It is almost Easter and time to decorate those Easter eggs. I don’t know about your kids, but mine require at least a dozen eggs each to color. And who am I kidding I love to decorate them too! But who is going to eat 2-3 dozen hard boiled eggs? Not me…
Well, here is my idea…. egg salad. Yep. It sounds simple-but that is the point. A simply delicious venue for all of those beautifully colored eggs.
Listen-it is absolutely delicious and you can serve it for just about anything, even as an appetizer or snack.
Every Easter Sunday we go to my Aunt Mary’s house. She makes the best egg salad and serves it as an appetizer, it is truly so delicious and the best part?
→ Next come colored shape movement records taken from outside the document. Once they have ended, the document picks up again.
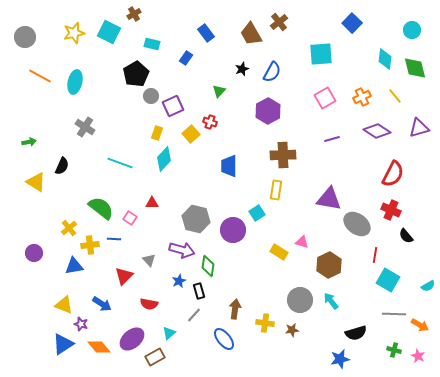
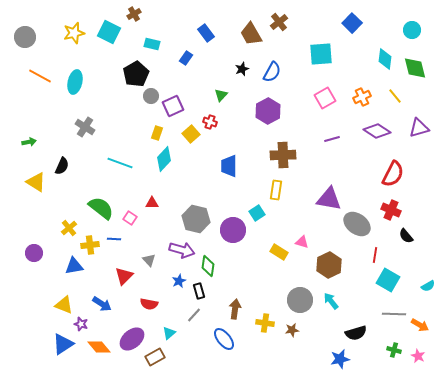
green triangle at (219, 91): moved 2 px right, 4 px down
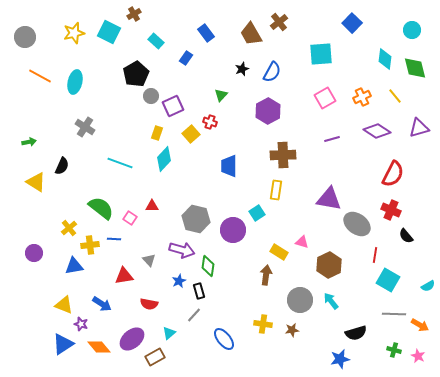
cyan rectangle at (152, 44): moved 4 px right, 3 px up; rotated 28 degrees clockwise
red triangle at (152, 203): moved 3 px down
red triangle at (124, 276): rotated 36 degrees clockwise
brown arrow at (235, 309): moved 31 px right, 34 px up
yellow cross at (265, 323): moved 2 px left, 1 px down
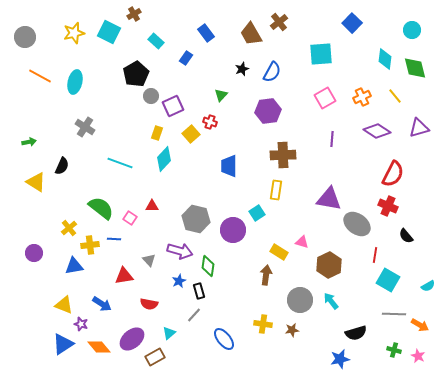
purple hexagon at (268, 111): rotated 20 degrees clockwise
purple line at (332, 139): rotated 70 degrees counterclockwise
red cross at (391, 210): moved 3 px left, 4 px up
purple arrow at (182, 250): moved 2 px left, 1 px down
It is super easy. I am lucky enough to have the recipe (thanks Aunt Mary!).
Hosting Easter or need something to bring to your gathering somewhere else? Give this a try. Or, save it all for yourself and make the perfect egg salad sandwich to enjoy.
It is your lucky day, because I am actually giving you two recipes in one here. The first one will come in handy this time of year while you are boiling zillions of eggs to decorate. The second is for that egg salad I have been talking to you so much about (see above if you forgot!).
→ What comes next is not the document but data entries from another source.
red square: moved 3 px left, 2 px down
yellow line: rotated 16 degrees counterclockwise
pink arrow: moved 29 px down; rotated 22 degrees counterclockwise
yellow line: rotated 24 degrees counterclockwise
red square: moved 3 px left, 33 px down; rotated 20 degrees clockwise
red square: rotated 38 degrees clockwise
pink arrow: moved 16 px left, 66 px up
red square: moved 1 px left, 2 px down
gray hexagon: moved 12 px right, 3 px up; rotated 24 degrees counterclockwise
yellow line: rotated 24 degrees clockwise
This first one here is my recipe for the perfect hard boiled egg. Not a spec of green in sight. The green around the yolk is ok to eat, I just prefer it not be there.
Directions for Perfect Hard Boiled Eggs
Place eggs in pot and cover eggs with cold water. Place the lid on the pot, put in stove and bring to a boil. Once the water comes to a boil, remove pot from heat and let the eggs sit covered for 10 minutes. Once the 10 minutes are over, drain the eggs and run them under cold water until cool enough to handle. At this point you can eat the eggs, use them for your recipe or put them in the fridge. You should use these eggs within 5 days.
Egg Salad Recipe
6 hard boiled eggs
3-4 tablespoons of mayo
2 tablespoons of minced onion ( I usually do this in a food processor)
1 tablespoon of minced celery (in food processor)
1/4 teaspoon of freshly ground black pepper
1/4 teaspoon of salt
First chop hard boiled eggs. Then mix in the rest of the ingredients.
If you would like a smoother egg salad, just mash up the eggs instead of chopping.
Serve with small pieces of toast or crackers. This recipe serves about 4 people as an appetizer.